Giancarlo Minardi ha voluto personalmente rispondere alle parole del team principal della Haas Racing, e sul sito ufficiale della Minardi ha scritto: “Il DNA della Minardi è stato quello di lavorare sempre coi giovani, fin dalla Formula 2 proseguendo poi questa attitudine anche in Formula 1. La Minardi però ha lavorato e scommesso non solamente sui giovani piloti, formando anche meccanici, addetti stampa, tecnici e ingegneri che hanno poi trovato sbocchi nei team più blasonati.

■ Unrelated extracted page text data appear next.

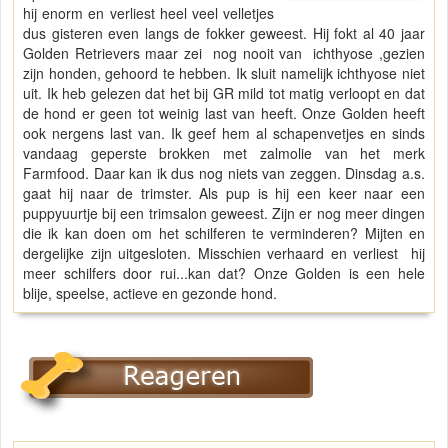
hij enorm en verliest heel veel velletjes
dus gisteren even langs de fokker geweest. Hij fokt al 40 jaar
Golden Retrievers maar zei nog nooit van ichthyose ,gezien
zijn honden, gehoord te hebben. Ik sluit namelijk ichthyose niet
uit. Ik heb gelezen dat het bij GR mild tot matig verloopt en dat
de hond er geen tot weinig last van heeft. Onze Golden heeft
ook nergens last van. Ik geef hem al schapenvetjes en sinds
vandaag geperste brokken met zalmolie van het merk
Farmfood. Daar kan ik dus nog niets van zeggen. Dinsdag a.s.
gaat hij naar de trimster. Als pup is hij een keer naar een
puppyuurtje bij een trimsalon geweest. Zijn er nog meer dingen
die ik kan doen om het schilferen te verminderen? Mijten en
dergelijke zijn uitgesloten. Misschien verhaard en verliest hij
meer schilfers door rui...kan dat? Onze Golden is een hele
blije, speelse, actieve en gezonde hond.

Da anni sostengo che in Formula 1 manchino i personaggi con la voglia e la capacità di scommettere sui giovani, portando nel paddock volti nuovi. Ultimamente assistiamo solamente a importanti cambi di casacca. Personalmente avevo stipulato una collaborazione con l’università di Bologna, la quale ci segnalava gli studenti più meritevoli, da inserire all’interno dell’organico del team Minardi. I top team che puntano al mondiale devono avere nella loro line-up campioni già formati. Spetta agli altri il compito di scovare, o far crescere, i giovani del futuro trovando il mix perfetto tra esperienza e talento. Pertanto diventa fondamentale appoggiarsi ad un Junior Team”.
Su una cosa però Giancarlo Minardi non concorda con Steiner: la Minardi non era affatto felice di essere il fanalino di coda del gruppo, come avvenuto nei suoi ultimi anni in F1. E con orgoglio il fondatore del team di Faenza ha rivendicato gli ottimi risultati raccolti nei tempi in cui la squadra poteva permettersi un pacchetto tecnico discreto.
“Nella sua storia la Minardi ha conquistato piazzamenti importanti nonostante risorse economiche limitate e regolamenti più restrittivi. Ho vissuto il periodo in cui la griglia di partenza era formata da ben più degli attuali dieci team, con punteggi assegnati solamente ai primi sei classificati. Inoltre non avevamo la stessa tutela nella fornitura dei motori e delle gomme che, come dico sempre, sono nere e tonde. Quando abbiamo avuto la possibilità di avere motorizzazioni importanti come il Ferrari (i primi assoluti a diventare clienti di Maranello) abbiamo conquistato il settimo posto nel mondiale costruttori. Altri team ci hanno messo molti più anni a raggiungere i medesimi risultati. Nel 1985, pur di debuttare, ci siamo dovuti costruire in casa un motore turbo (Motori Moderni) lottando con le case ufficiali. Nel 2000, per proseguire l’avventura, abbiamo comprato i vecchi Cosworth (ribattezzati Fondmetal prima ed European dopo), mentre oggi il regolamento tecnico impone ai costruttori presenti di fornire più team e specifiche tutte identiche per quanto riguarda le gomme”.